Microtubule stabilization in response to cardiac stress.

Within hours of adrenergic stress or pressure overload, microtubule detyrosination97 and upregulation of mRNA encoding specific tubulin isoforms are rapidly induced97,102,103. These changes precede detectable alterations in tubulin protein level, other tubulin PTMs or indicators of stability, indicating that transcriptional induction of tubulin and microtubule detyrosination additively and rapidly prime the system for densification. The primed system then manifests as a denser MTN with released autoregulation and increased free and polymerized tubulin content within days of sustained stress97.

The signalling cascades and transcription factors that increase the levels of mRNA encoding tubulin isoforms are poorly understood, as are the mechanisms that might regulate detyrosinase activity in response to mechanical stress.

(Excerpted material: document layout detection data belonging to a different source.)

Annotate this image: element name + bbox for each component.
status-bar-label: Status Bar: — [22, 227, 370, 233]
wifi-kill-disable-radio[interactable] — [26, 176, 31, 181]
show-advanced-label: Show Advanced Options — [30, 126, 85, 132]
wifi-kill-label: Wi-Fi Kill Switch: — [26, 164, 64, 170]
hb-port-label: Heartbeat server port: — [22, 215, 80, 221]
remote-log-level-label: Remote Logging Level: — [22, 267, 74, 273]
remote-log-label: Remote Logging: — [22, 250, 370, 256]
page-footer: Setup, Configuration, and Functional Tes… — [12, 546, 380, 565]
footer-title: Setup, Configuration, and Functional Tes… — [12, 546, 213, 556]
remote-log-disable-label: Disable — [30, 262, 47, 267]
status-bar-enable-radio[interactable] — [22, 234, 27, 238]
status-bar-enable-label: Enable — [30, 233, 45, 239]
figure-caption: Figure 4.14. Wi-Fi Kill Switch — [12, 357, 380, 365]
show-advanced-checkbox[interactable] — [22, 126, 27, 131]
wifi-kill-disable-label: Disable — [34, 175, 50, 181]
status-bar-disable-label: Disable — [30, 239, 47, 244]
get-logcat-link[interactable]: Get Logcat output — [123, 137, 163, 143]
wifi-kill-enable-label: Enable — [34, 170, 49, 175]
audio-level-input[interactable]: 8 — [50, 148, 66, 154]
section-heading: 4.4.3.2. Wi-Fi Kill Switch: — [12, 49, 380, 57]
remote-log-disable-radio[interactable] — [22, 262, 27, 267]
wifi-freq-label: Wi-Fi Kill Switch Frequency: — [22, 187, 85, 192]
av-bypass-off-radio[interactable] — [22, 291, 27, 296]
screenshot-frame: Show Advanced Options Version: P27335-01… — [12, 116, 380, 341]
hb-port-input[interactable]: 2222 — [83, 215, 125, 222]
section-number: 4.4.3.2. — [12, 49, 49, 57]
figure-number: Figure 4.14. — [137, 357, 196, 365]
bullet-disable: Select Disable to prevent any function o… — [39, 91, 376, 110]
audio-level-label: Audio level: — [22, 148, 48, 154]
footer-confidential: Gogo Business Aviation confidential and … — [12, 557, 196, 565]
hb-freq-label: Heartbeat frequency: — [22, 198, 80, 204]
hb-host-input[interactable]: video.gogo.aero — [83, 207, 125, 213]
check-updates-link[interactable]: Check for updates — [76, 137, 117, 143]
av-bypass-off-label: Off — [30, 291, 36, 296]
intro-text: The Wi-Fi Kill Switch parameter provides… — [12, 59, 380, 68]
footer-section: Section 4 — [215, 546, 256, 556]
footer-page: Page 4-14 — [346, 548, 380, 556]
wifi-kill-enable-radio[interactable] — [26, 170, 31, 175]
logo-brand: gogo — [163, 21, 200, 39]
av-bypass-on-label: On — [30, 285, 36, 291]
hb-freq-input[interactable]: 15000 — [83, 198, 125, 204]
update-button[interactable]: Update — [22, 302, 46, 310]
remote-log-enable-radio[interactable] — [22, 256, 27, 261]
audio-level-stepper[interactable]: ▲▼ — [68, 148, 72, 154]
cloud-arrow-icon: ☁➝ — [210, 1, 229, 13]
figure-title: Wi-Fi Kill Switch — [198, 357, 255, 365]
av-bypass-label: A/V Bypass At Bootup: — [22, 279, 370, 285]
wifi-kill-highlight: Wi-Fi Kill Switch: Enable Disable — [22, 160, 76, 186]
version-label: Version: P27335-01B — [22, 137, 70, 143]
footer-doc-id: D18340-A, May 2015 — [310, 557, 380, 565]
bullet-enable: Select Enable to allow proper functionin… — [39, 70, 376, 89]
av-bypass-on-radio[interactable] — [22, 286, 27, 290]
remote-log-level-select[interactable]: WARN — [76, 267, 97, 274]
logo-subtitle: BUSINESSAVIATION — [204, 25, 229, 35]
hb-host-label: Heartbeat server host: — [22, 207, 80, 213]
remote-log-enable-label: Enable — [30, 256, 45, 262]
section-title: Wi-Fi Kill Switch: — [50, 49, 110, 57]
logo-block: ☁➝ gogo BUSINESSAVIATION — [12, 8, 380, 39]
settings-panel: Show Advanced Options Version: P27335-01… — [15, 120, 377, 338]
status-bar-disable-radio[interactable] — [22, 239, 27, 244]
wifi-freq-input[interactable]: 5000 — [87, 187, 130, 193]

STAT3, JAK and other kinases are implicated in the upregulation of tubulin mRNA levels104106, and vasohibin 2 (VASH2; also known as tubulinyl-Tyr carboxypeptidase 2) also seems to be transcriptionally induced by adrenergic stress97. Post-translational mechanisms probably also tune the activity of detyrosinating enzymes, but this regulation is only beginning to be explored107.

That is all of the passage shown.